The case of Holyoake & Anor v Candy & Ors  EWHC 970 (Ch) deals with allegations of an unlawful means conspiracy involving fraudulent misrepresentation, duress, intimidation and blackmail. The allegations are that through this conspiracy the Claimants were compelled to enter into a series of disadvantageous agreements with the Defendants causing the Claimants to suffer damages which are valued in excess of £132m. The Claimants applied for a notification injunction because they had concerns that the Defendants might make it difficult or impossible to enforce any judgment made against them.
The questions which Nugee J considered in his judgment were:
Is it possible to grant a free-standing notification injunction?
S.37 Senior Courts Act 1981 was considered, with Nugee J noting that the Court’s jurisdiction under that legislation is not entirely unfettered, but declining to examine its precise limits. Instead he noted that what was usually required to persuade the Court to grant an injunction was a risk of invasion of a claimant’s legal or equitable rights. Such rights might include proprietary rights in a tracing claim or a contractual right.
A notification injunction was described as being less invasive than a freezing injunction, and Nugee J therefore concluded that in circumstances in which the requirements to obtain a freezing injunction had been met, it would also be possible to grant a notification injunction.
What threshold had to be met in respect of the strength of the substantive claim?
The question considered by the Court was whether the test was that of a serious issue to be tried (the test usually applied to avoid frivolous or vexatious claims) or that of a good arguable case.
Although a notification injunction is less invasive than a freezing injunction, the Court noted that it was still invasive, and therefore there was justification for a threshold of more than just a serious issue to be tried.
Nugee J therefore concluded that the threshold which needed to be met for a notification injunction was the same as for a freezing injunction: that is, that the Claimant must demonstrate a good arguable case.
Had that threshold been met?
An associated question was therefore what was meant by a good arguable case.
The Court considered whether there was a need to assess the arguments of both parties in an attempt to determine which side had the stronger argument. The conclusion was reached that in cases where the dispute related to the construction of a document or matters of law, that might be possible but where there were disputes about the facts of a case, which would be dealt with through witness evidence, this could not be what the Court was being asked to do.
As such, Nugee J determined that what was meant by a good arguable case was a case which was more than barely capable of serious argument, but did not have to be a case which the Court could assess at that stage as having a greater than 50% chance of success. On this basis Nugee J held that the Claimants did have a good arguable case.
Was there a risk of dissipation of assets?
The decision making process in respect of whether there had been a dissipation of assets involved discussions of the complex, opaque and offshore structure of the corporate Defendants. Whilst this was determined not to be conclusive of a risk of dissipation, it was held to contribute to such a risk.

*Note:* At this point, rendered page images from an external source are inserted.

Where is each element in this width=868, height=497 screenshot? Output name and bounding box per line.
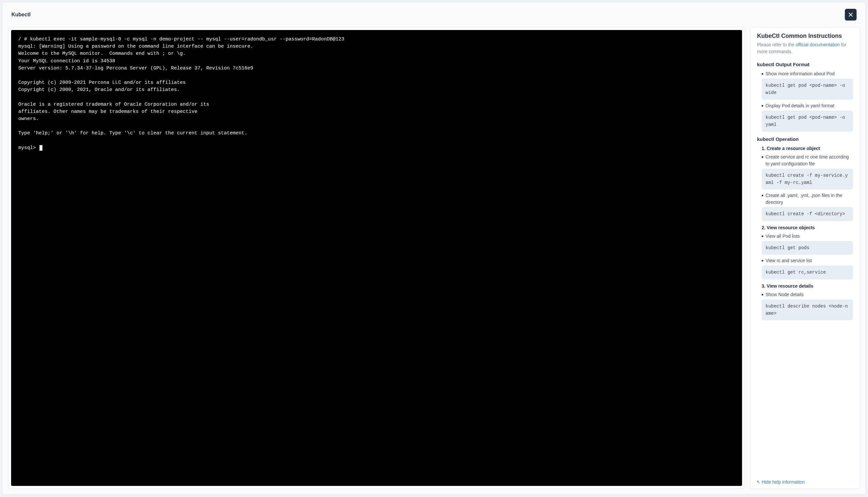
help-subtitle: Please refer to the official documentati… (757, 41, 853, 55)
terminal[interactable]: / # kubectl exec -it sample-mysql-0 -c m… (11, 30, 742, 486)
help-list-output-format: Show more information about Pod kubectl … (757, 70, 853, 132)
kubectl-modal: Kubectl / # kubectl exec -it sample-mysq… (2, 2, 866, 495)
section-heading-output-format: kubectl Output Format (757, 62, 853, 67)
help-item-desc: Display Pod details in yaml format (761, 102, 853, 109)
help-item-desc: Create all .yaml, .yml, .json files in t… (761, 192, 853, 206)
help-item-desc: Show Node details (761, 291, 853, 298)
modal-body: / # kubectl exec -it sample-mysql-0 -c m… (2, 27, 866, 495)
help-item-desc: View all Pod lists (761, 233, 853, 240)
code-block[interactable]: kubectl get pods (761, 241, 853, 255)
help-item-desc: Show more information about Pod (761, 70, 853, 77)
help-panel: KubeCtl Common Instructions Please refer… (750, 27, 860, 489)
help-item: View rc and service list kubectl get rc,… (761, 257, 853, 279)
terminal-panel: / # kubectl exec -it sample-mysql-0 -c m… (8, 27, 745, 489)
subsection-heading-view-objects: 2. View resource objects (761, 225, 853, 230)
section-heading-operation: kubectl Operation (757, 136, 853, 142)
terminal-output: / # kubectl exec -it sample-mysql-0 -c m… (18, 37, 344, 151)
terminal-cursor (40, 145, 42, 151)
help-scroll[interactable]: KubeCtl Common Instructions Please refer… (751, 27, 859, 488)
help-item-desc: Create service and rc one time according… (761, 154, 853, 167)
code-block[interactable]: kubectl get rc,service (761, 266, 853, 279)
help-item: Show more information about Pod kubectl … (761, 70, 853, 100)
help-item: Show Node details kubectl describe nodes… (761, 291, 853, 321)
subsection-heading-create: 1. Create a resource object (761, 146, 853, 151)
help-item: Create service and rc one time according… (761, 154, 853, 190)
help-list-view-objects: View all Pod lists kubectl get pods View… (757, 233, 853, 280)
code-block[interactable]: kubectl get pod <pod-name> -o yaml (761, 111, 853, 132)
official-documentation-link[interactable]: official documentation (796, 42, 840, 47)
close-icon (848, 11, 854, 18)
help-title: KubeCtl Common Instructions (757, 33, 853, 40)
help-item: Display Pod details in yaml format kubec… (761, 102, 853, 132)
close-button[interactable] (845, 9, 857, 20)
modal-header: Kubectl (2, 2, 866, 27)
help-subtitle-prefix: Please refer to the (757, 42, 796, 47)
code-block[interactable]: kubectl create -f <directory> (761, 207, 853, 221)
help-item-desc: View rc and service list (761, 257, 853, 264)
code-block[interactable]: kubectl create -f my-service.yaml -f my-… (761, 169, 853, 190)
modal-title: Kubectl (11, 12, 31, 18)
hide-help-link[interactable]: ↖ Hide help information (756, 478, 805, 486)
help-list-create: Create service and rc one time according… (757, 154, 853, 221)
help-list-view-details: Show Node details kubectl describe nodes… (757, 291, 853, 321)
help-item: View all Pod lists kubectl get pods (761, 233, 853, 255)
code-block[interactable]: kubectl describe nodes <node-name> (761, 299, 853, 321)
code-block[interactable]: kubectl get pod <pod-name> -o wide (761, 79, 853, 100)
help-item: Create all .yaml, .yml, .json files in t… (761, 192, 853, 221)
subsection-heading-view-details: 3. View resource details (761, 283, 853, 289)
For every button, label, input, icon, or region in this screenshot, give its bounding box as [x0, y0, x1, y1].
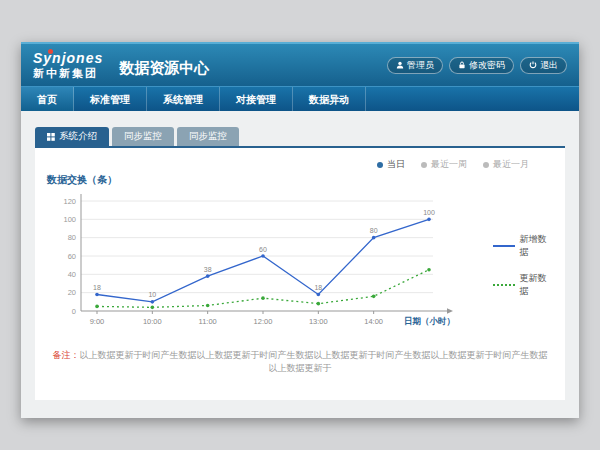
- svg-text:80: 80: [68, 233, 76, 242]
- tab-sync-monitor-2[interactable]: 同步监控: [177, 127, 239, 146]
- svg-text:100: 100: [423, 209, 435, 216]
- nav-item-standard-mgmt[interactable]: 标准管理: [74, 87, 147, 111]
- svg-text:80: 80: [370, 227, 378, 234]
- dot-icon: [483, 162, 489, 168]
- svg-text:100: 100: [63, 215, 76, 224]
- legend-new-data[interactable]: 新增数据: [493, 233, 555, 259]
- svg-text:11:00: 11:00: [199, 317, 217, 326]
- filter-last-week[interactable]: 最近一周: [421, 158, 467, 171]
- svg-text:120: 120: [63, 197, 76, 206]
- chart-panel: 当日 最近一周 最近一月 数据交换（条） 0204060801001209:00…: [35, 146, 565, 400]
- filter-label: 最近一周: [431, 158, 467, 171]
- grid-icon: [47, 133, 55, 141]
- svg-text:12:00: 12:00: [254, 317, 273, 326]
- filter-last-month[interactable]: 最近一月: [483, 158, 529, 171]
- svg-text:40: 40: [68, 270, 76, 279]
- legend-label: 更新数据: [520, 272, 555, 298]
- content-area: 系统介绍 同步监控 同步监控 当日 最近一周: [21, 111, 579, 400]
- change-password-button[interactable]: 修改密码: [449, 57, 514, 74]
- company-logo[interactable]: Synjones 新中新集团: [33, 51, 103, 78]
- range-filter-legend: 当日 最近一周 最近一月: [45, 154, 555, 171]
- header-actions: 管理员 修改密码 退出: [387, 57, 567, 74]
- tab-bar: 系统介绍 同步监控 同步监控: [35, 127, 565, 146]
- svg-text:0: 0: [72, 307, 76, 316]
- svg-text:10: 10: [148, 291, 156, 298]
- app-window: Synjones 新中新集团 数据资源中心 管理员 修改密码 退出: [21, 42, 579, 418]
- tab-label: 系统介绍: [59, 130, 97, 143]
- dot-icon: [377, 162, 383, 168]
- footnote-prefix: 备注：: [53, 350, 80, 360]
- svg-text:18: 18: [93, 284, 101, 291]
- nav-item-home[interactable]: 首页: [21, 87, 74, 111]
- svg-text:60: 60: [259, 246, 267, 253]
- logout-label: 退出: [540, 59, 558, 72]
- footnote-text: 以上数据更新于时间产生数据以上数据更新于时间产生数据以上数据更新于时间产生数据以…: [80, 350, 548, 373]
- legend-updated-data[interactable]: 更新数据: [493, 272, 555, 298]
- legend-label: 新增数据: [520, 233, 555, 259]
- power-icon: [529, 61, 537, 69]
- nav-item-integration-mgmt[interactable]: 对接管理: [220, 87, 293, 111]
- svg-text:13:00: 13:00: [309, 317, 328, 326]
- chart-y-axis-title: 数据交换（条）: [47, 173, 555, 187]
- desktop-background: Synjones 新中新集团 数据资源中心 管理员 修改密码 退出: [0, 0, 600, 450]
- nav-item-data-change[interactable]: 数据异动: [293, 87, 366, 111]
- page-title: 数据资源中心: [119, 59, 209, 78]
- logout-button[interactable]: 退出: [520, 57, 567, 74]
- tab-sync-monitor-1[interactable]: 同步监控: [112, 127, 174, 146]
- filter-label: 最近一月: [493, 158, 529, 171]
- tab-system-intro[interactable]: 系统介绍: [35, 127, 109, 146]
- dotted-line-icon: [493, 284, 515, 286]
- svg-text:日期（小时）: 日期（小时）: [404, 316, 455, 326]
- svg-text:10:00: 10:00: [143, 317, 162, 326]
- nav-item-system-mgmt[interactable]: 系统管理: [147, 87, 220, 111]
- logo-text: Synjones: [33, 51, 103, 66]
- chart-row: 0204060801001209:0010:0011:0012:0013:001…: [45, 187, 555, 337]
- tab-label: 同步监控: [189, 130, 227, 143]
- series-legend: 新增数据 更新数据: [493, 233, 555, 298]
- svg-text:38: 38: [204, 266, 212, 273]
- solid-line-icon: [493, 245, 515, 247]
- svg-text:9:00: 9:00: [90, 317, 105, 326]
- user-icon: [396, 61, 404, 69]
- line-chart: 0204060801001209:0010:0011:0012:0013:001…: [45, 187, 491, 337]
- app-header: Synjones 新中新集团 数据资源中心 管理员 修改密码 退出: [21, 42, 579, 86]
- footnote: 备注：以上数据更新于时间产生数据以上数据更新于时间产生数据以上数据更新于时间产生…: [45, 349, 555, 375]
- main-nav: 首页 标准管理 系统管理 对接管理 数据异动: [21, 86, 579, 111]
- tab-label: 同步监控: [124, 130, 162, 143]
- user-button-label: 管理员: [407, 59, 434, 72]
- user-button[interactable]: 管理员: [387, 57, 443, 74]
- filter-label: 当日: [387, 158, 405, 171]
- dot-icon: [421, 162, 427, 168]
- svg-text:60: 60: [68, 252, 76, 261]
- svg-text:18: 18: [314, 284, 322, 291]
- filter-today[interactable]: 当日: [377, 158, 405, 171]
- logo-subtext: 新中新集团: [33, 67, 103, 79]
- lock-icon: [458, 61, 466, 69]
- svg-text:20: 20: [68, 288, 76, 297]
- svg-text:14:00: 14:00: [364, 317, 383, 326]
- change-password-label: 修改密码: [469, 59, 505, 72]
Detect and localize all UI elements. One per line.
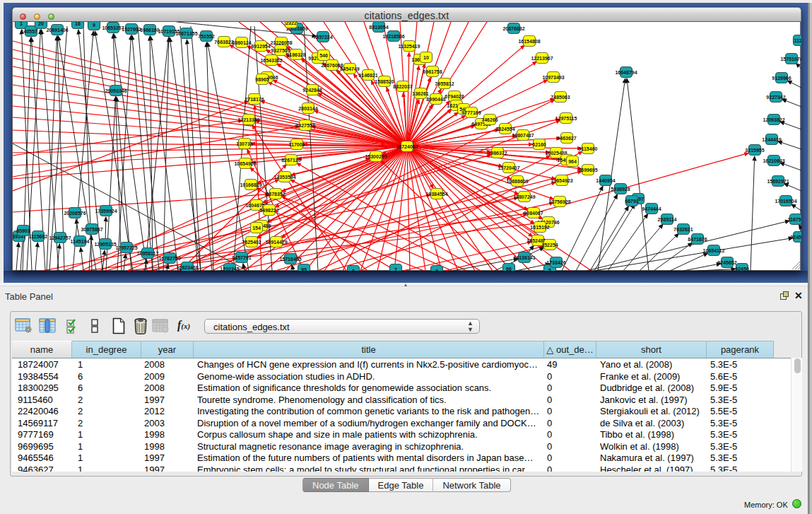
svg-text:1615192: 1615192 <box>530 225 549 230</box>
svg-text:10688609: 10688609 <box>506 179 528 184</box>
svg-text:7: 7 <box>394 267 397 271</box>
svg-text:18807249: 18807249 <box>513 194 535 199</box>
svg-text:746266: 746266 <box>481 117 498 122</box>
svg-text:30975867: 30975867 <box>81 227 102 232</box>
svg-text:1733426: 1733426 <box>546 260 565 265</box>
svg-text:9129966: 9129966 <box>772 76 791 81</box>
svg-text:7485063: 7485063 <box>551 95 570 100</box>
svg-text:12975115: 12975115 <box>555 116 577 121</box>
svg-text:16648794: 16648794 <box>615 70 637 75</box>
svg-text:8912954: 8912954 <box>251 44 270 49</box>
svg-text:9463627: 9463627 <box>557 136 576 141</box>
svg-text:10958117: 10958117 <box>137 251 159 256</box>
svg-text:964: 964 <box>568 159 577 164</box>
svg-text:7857224: 7857224 <box>313 35 332 40</box>
svg-text:6966160: 6966160 <box>140 28 159 33</box>
svg-text:15692971: 15692971 <box>767 179 789 184</box>
svg-text:140557 2: 140557 2 <box>20 29 41 34</box>
svg-text:85901: 85901 <box>16 228 30 233</box>
svg-text:98965: 98965 <box>255 77 269 82</box>
svg-text:10654112: 10654112 <box>703 248 725 253</box>
svg-text:19654923: 19654923 <box>551 178 572 183</box>
svg-text:16914479: 16914479 <box>265 240 287 245</box>
svg-text:12093822: 12093822 <box>763 117 784 122</box>
svg-text:1: 1 <box>20 22 23 26</box>
svg-text:20876882: 20876882 <box>502 26 524 31</box>
svg-text:12353594: 12353594 <box>273 175 295 180</box>
svg-text:3215955: 3215955 <box>745 148 764 153</box>
svg-text:136261: 136261 <box>412 91 428 96</box>
svg-text:1244419: 1244419 <box>762 137 781 142</box>
svg-text:10973493: 10973493 <box>542 75 564 80</box>
svg-text:9084067: 9084067 <box>524 211 543 216</box>
svg-text:92450: 92450 <box>735 267 749 271</box>
svg-text:8186328: 8186328 <box>286 52 305 57</box>
svg-text:1588520: 1588520 <box>375 79 394 84</box>
svg-text:8822037: 8822037 <box>393 84 412 89</box>
svg-text:252254: 252254 <box>541 243 558 247</box>
svg-text:12213967: 12213967 <box>531 56 553 61</box>
svg-text:8: 8 <box>352 269 355 271</box>
svg-text:1145194: 1145194 <box>71 239 90 244</box>
svg-text:12942757: 12942757 <box>49 235 71 240</box>
svg-text:16: 16 <box>75 22 81 26</box>
svg-text:10654925: 10654925 <box>234 161 256 166</box>
svg-text:154: 154 <box>252 226 261 230</box>
svg-text:5938928: 5938928 <box>611 187 630 192</box>
svg-text:15751074: 15751074 <box>780 57 801 62</box>
svg-text:17957225: 17957225 <box>115 245 137 250</box>
svg-text:7955812: 7955812 <box>435 81 454 86</box>
svg-text:10653267: 10653267 <box>102 25 124 30</box>
svg-text:9146821: 9146821 <box>358 73 377 78</box>
svg-text:1202345: 1202345 <box>220 267 239 271</box>
svg-text:9474444: 9474444 <box>642 206 661 211</box>
svg-text:7632621: 7632621 <box>673 227 693 232</box>
svg-text:9457791: 9457791 <box>232 255 251 260</box>
svg-text:9777169: 9777169 <box>461 110 481 115</box>
svg-text:5498222: 5498222 <box>259 208 278 213</box>
svg-text:10807487: 10807487 <box>512 133 534 138</box>
svg-text:8454749: 8454749 <box>340 66 359 71</box>
svg-text:20: 20 <box>38 22 44 26</box>
svg-text:29053346: 29053346 <box>105 88 126 93</box>
svg-text:7625402: 7625402 <box>242 240 261 245</box>
svg-text:11325419: 11325419 <box>399 44 420 49</box>
svg-text:86: 86 <box>506 267 512 271</box>
svg-text:3824554: 3824554 <box>495 127 514 132</box>
svg-text:751552: 751552 <box>198 34 214 39</box>
svg-text:116753: 116753 <box>788 217 801 222</box>
svg-text:20691406: 20691406 <box>46 28 68 33</box>
svg-text:8813054: 8813054 <box>369 25 388 30</box>
svg-text:8427552: 8427552 <box>295 123 314 128</box>
svg-text:9699695: 9699695 <box>578 168 597 173</box>
svg-text:62160: 62160 <box>532 142 546 147</box>
svg-text:1440954: 1440954 <box>596 178 615 183</box>
svg-text:16543362: 16543362 <box>260 58 282 63</box>
svg-text:9227342: 9227342 <box>766 95 785 100</box>
svg-text:1112: 1112 <box>794 38 801 43</box>
svg-text:16782759: 16782759 <box>158 256 180 261</box>
svg-text:8860124: 8860124 <box>232 40 251 45</box>
svg-text:9115460: 9115460 <box>579 146 598 151</box>
svg-text:2322: 2322 <box>286 22 297 25</box>
svg-text:92450 2: 92450 2 <box>790 235 801 240</box>
svg-text:7663822: 7663822 <box>214 40 233 45</box>
svg-text:130733: 130733 <box>236 141 252 146</box>
svg-text:5: 5 <box>548 268 551 271</box>
svg-text:10: 10 <box>423 55 429 60</box>
svg-text:14136141: 14136141 <box>513 255 535 260</box>
svg-text:16154808: 16154808 <box>518 39 540 44</box>
svg-text:20206576: 20206576 <box>64 211 86 216</box>
svg-text:8990448: 8990448 <box>426 97 445 102</box>
svg-text:16210643: 16210643 <box>763 158 784 163</box>
svg-text:17016504: 17016504 <box>775 199 796 204</box>
svg-text:8267130: 8267130 <box>281 158 300 163</box>
svg-text:16671355: 16671355 <box>175 31 197 36</box>
svg-text:17359924: 17359924 <box>95 209 117 214</box>
svg-text:18300295: 18300295 <box>365 154 387 159</box>
svg-text:2935114: 2935114 <box>658 217 677 222</box>
svg-text:9245652: 9245652 <box>717 260 736 265</box>
svg-text:12923468: 12923468 <box>176 265 198 270</box>
svg-text:12905135: 12905135 <box>94 242 116 247</box>
svg-text:19218586: 19218586 <box>382 34 404 39</box>
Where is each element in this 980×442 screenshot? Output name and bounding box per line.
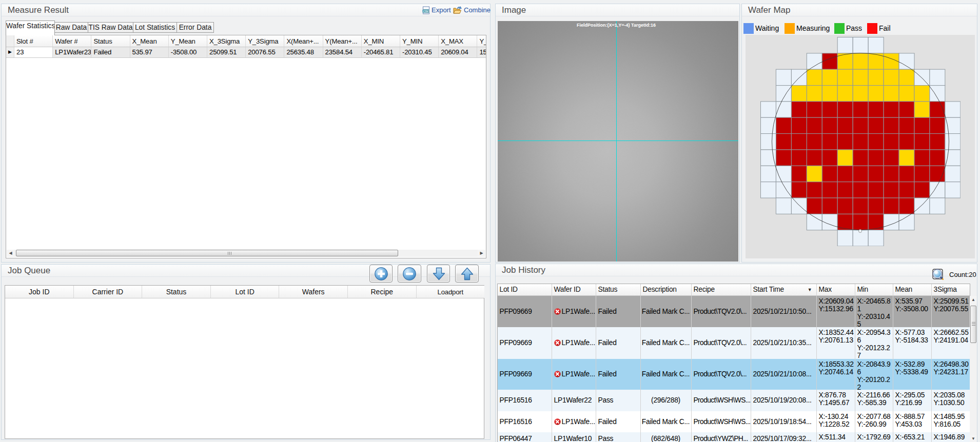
svg-text:CSV: CSV — [423, 10, 429, 13]
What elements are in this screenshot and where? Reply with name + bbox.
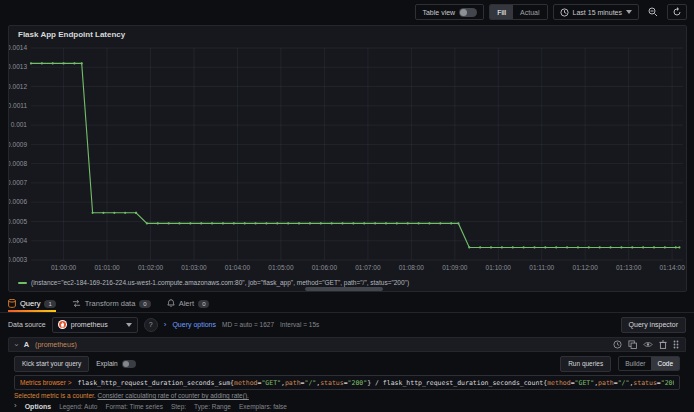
tab-transform-data[interactable]: Transform data 0 <box>72 295 151 312</box>
query-row-actions <box>613 340 679 349</box>
table-view-group[interactable]: Table view <box>415 4 484 20</box>
options-row[interactable]: › Options Legend: AutoFormat: Time serie… <box>14 402 680 410</box>
zoom-out-icon <box>648 7 658 17</box>
datasource-help-button[interactable]: ? <box>144 318 158 332</box>
explain-label: Explain <box>96 360 117 367</box>
metrics-browser-toggle[interactable]: Metrics browser > <box>20 379 71 386</box>
explain-toggle[interactable] <box>122 360 136 368</box>
svg-text:0.0003: 0.0003 <box>9 256 27 263</box>
options-detail: Legend: Auto <box>59 403 97 410</box>
warning-text: Selected metric is a counter. <box>14 392 96 399</box>
svg-text:01:05:00: 01:05:00 <box>268 264 294 271</box>
svg-text:01:12:00: 01:12:00 <box>573 264 599 271</box>
promql-expression[interactable]: flask_http_request_duration_seconds_sum{… <box>77 379 674 387</box>
legend-series-swatch <box>18 282 27 284</box>
svg-text:0.0013: 0.0013 <box>9 63 27 70</box>
chevron-right-icon: › <box>164 321 167 329</box>
svg-text:01:10:00: 01:10:00 <box>486 264 512 271</box>
tab-query-label: Query <box>20 299 40 308</box>
tab-alert[interactable]: Alert 0 <box>167 295 210 312</box>
options-detail: Step: <box>171 403 186 410</box>
bell-icon <box>167 299 175 308</box>
explain-control: Explain <box>96 360 135 368</box>
builder-code-group: Builder Code <box>618 356 680 371</box>
interval-detail: Interval = 15s <box>280 321 319 328</box>
counter-warning: Selected metric is a counter. Consider c… <box>14 392 680 399</box>
query-options-toggle[interactable]: Query options <box>172 321 216 328</box>
svg-text:01:01:00: 01:01:00 <box>94 264 120 271</box>
svg-text:01:08:00: 01:08:00 <box>399 264 425 271</box>
options-detail: Exemplars: false <box>239 403 287 410</box>
table-view-label: Table view <box>422 9 455 16</box>
fill-button[interactable]: Fill <box>490 5 513 19</box>
clock-icon <box>560 8 569 17</box>
horizontal-scrollbar-thumb[interactable] <box>305 287 383 291</box>
warning-rate-link[interactable]: Consider calculating rate of counter by … <box>97 392 248 399</box>
fill-actual-group: Fill Actual <box>489 4 547 20</box>
svg-text:0.0012: 0.0012 <box>9 83 27 90</box>
svg-text:0.0006: 0.0006 <box>9 198 27 205</box>
svg-text:0.0007: 0.0007 <box>9 179 27 186</box>
svg-text:01:02:00: 01:02:00 <box>138 264 164 271</box>
svg-text:0.0004: 0.0004 <box>9 237 27 244</box>
tabs-divider <box>0 312 694 313</box>
trash-icon[interactable] <box>659 340 667 349</box>
collapse-chevron-icon[interactable]: › <box>12 343 20 346</box>
tab-transform-count: 0 <box>139 300 150 308</box>
svg-text:01:03:00: 01:03:00 <box>181 264 207 271</box>
svg-text:0.0009: 0.0009 <box>9 141 27 148</box>
datasource-row: Data source prometheus ? › Query options… <box>8 315 686 334</box>
panel-edit-toolbar: Table view Fill Actual Last 15 minutes <box>0 0 694 24</box>
history-icon[interactable] <box>613 340 622 349</box>
svg-text:01:07:00: 01:07:00 <box>355 264 381 271</box>
run-queries-button[interactable]: Run queries <box>560 356 611 372</box>
drag-handle-icon[interactable] <box>673 340 679 349</box>
datasource-label: Data source <box>8 321 46 328</box>
tab-alert-count: 0 <box>198 300 209 308</box>
tab-alert-label: Alert <box>179 299 194 308</box>
svg-text:01:04:00: 01:04:00 <box>225 264 251 271</box>
panel-title: Flask App Endpoint Latency <box>9 26 686 43</box>
svg-text:01:00:00: 01:00:00 <box>51 264 77 271</box>
query-ref-id: A <box>24 340 29 349</box>
svg-text:01:06:00: 01:06:00 <box>312 264 338 271</box>
code-button[interactable]: Code <box>651 357 679 370</box>
query-datasource-hint: (prometheus) <box>35 341 77 348</box>
copy-icon[interactable] <box>628 340 637 349</box>
svg-text:01:14:00: 01:14:00 <box>659 264 685 271</box>
table-view-toggle[interactable] <box>459 8 477 17</box>
query-inspector-button[interactable]: Query inspector <box>621 317 686 333</box>
datasource-select[interactable]: prometheus <box>52 317 138 333</box>
options-chevron-icon[interactable]: › <box>14 402 17 410</box>
svg-text:0.0011: 0.0011 <box>9 102 27 109</box>
svg-text:01:09:00: 01:09:00 <box>442 264 468 271</box>
query-editor-card: › A (prometheus) <box>8 337 686 408</box>
tab-transform-label: Transform data <box>85 299 136 308</box>
svg-text:0.0005: 0.0005 <box>9 218 27 225</box>
actual-button[interactable]: Actual <box>513 5 546 19</box>
database-icon <box>8 299 16 308</box>
svg-text:0.0008: 0.0008 <box>9 160 27 167</box>
refresh-button[interactable] <box>667 4 687 20</box>
time-range-label: Last 15 minutes <box>573 9 622 16</box>
promql-editor[interactable]: Metrics browser > flask_http_request_dur… <box>14 375 680 390</box>
eye-icon[interactable] <box>643 340 653 349</box>
latency-chart[interactable]: 0.00030.00040.00050.00060.00070.00080.00… <box>9 43 688 275</box>
options-detail: Type: Range <box>194 403 231 410</box>
svg-text:0.0014: 0.0014 <box>9 44 27 51</box>
query-row-header[interactable]: › A (prometheus) <box>8 337 686 352</box>
builder-button[interactable]: Builder <box>619 357 651 370</box>
tab-query-count: 1 <box>44 300 55 308</box>
latency-panel: Flask App Endpoint Latency 0.00030.00040… <box>8 25 687 292</box>
zoom-out-button[interactable] <box>644 4 662 20</box>
query-options-detail: MD = auto = 1627 <box>222 321 274 328</box>
svg-text:01:11:00: 01:11:00 <box>529 264 554 271</box>
chevron-down-icon <box>626 10 632 14</box>
kick-start-query-button[interactable]: Kick start your query <box>14 356 89 372</box>
options-detail: Format: Time series <box>105 403 162 410</box>
tab-query[interactable]: Query 1 <box>8 295 56 312</box>
svg-text:01:13:00: 01:13:00 <box>616 264 642 271</box>
editor-tabs: Query 1 Transform data 0 Alert 0 <box>8 295 209 312</box>
options-label: Options <box>25 403 51 410</box>
time-range-picker[interactable]: Last 15 minutes <box>553 4 639 20</box>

An unexplained transfer of a high value property by one of the individual Defendants to his wife was highlighted by the Court as something which could have an entirely innocent explanation. However, the Court commented that, without any explanation being provided, such a transfer could in fact be interpreted as dissipation of that asset. Likewise the well-publicised purchase by a Defendant of a £26m yacht as a gift for his wife demonstrated a discrepancy between that Defendant’s stated means and his apparent lifestyle, again with no explanation being provided to the Court.
The Court concluded that there was a risk of dissipation, paying particular mind to these issues. Nugee J also commented that he considered a notification injunction to be appropriate to the degree of risk.
In circumstances in which the threshold to be met for a notification injunction is the same as a freezing injunction, why would a claimant opt for the less invasive option?
One reason is touched upon in the judgment: the extent of any cross-undertaking in damages. The Defendants in this action requested that the cross-undertaking be fortified. This would usually be by way of a bank guarantee, parent or related company or individual undertaking, a payment into Court or the provision of some other form of security. Nugee J declined to determine the level of fortification as no proper calculation of the likely damages had been provided. However, it is hard to imagine circumstances in which the requirement to provide notice would cause significant damage, particularly compared to the potentially catastrophic damage that can be caused by a freezing injunction. This may therefore be a more manageable undertaking for a claimant seeking an injunction against a much larger defendant.
Where Defendants are public figures with reputations to manage and protect, the risk of being found to be in contempt of Court for failure to notify, and the publicity that may attract might be sufficient protection for the Claimant, and obviate the need to freeze assets to avoid dissipation.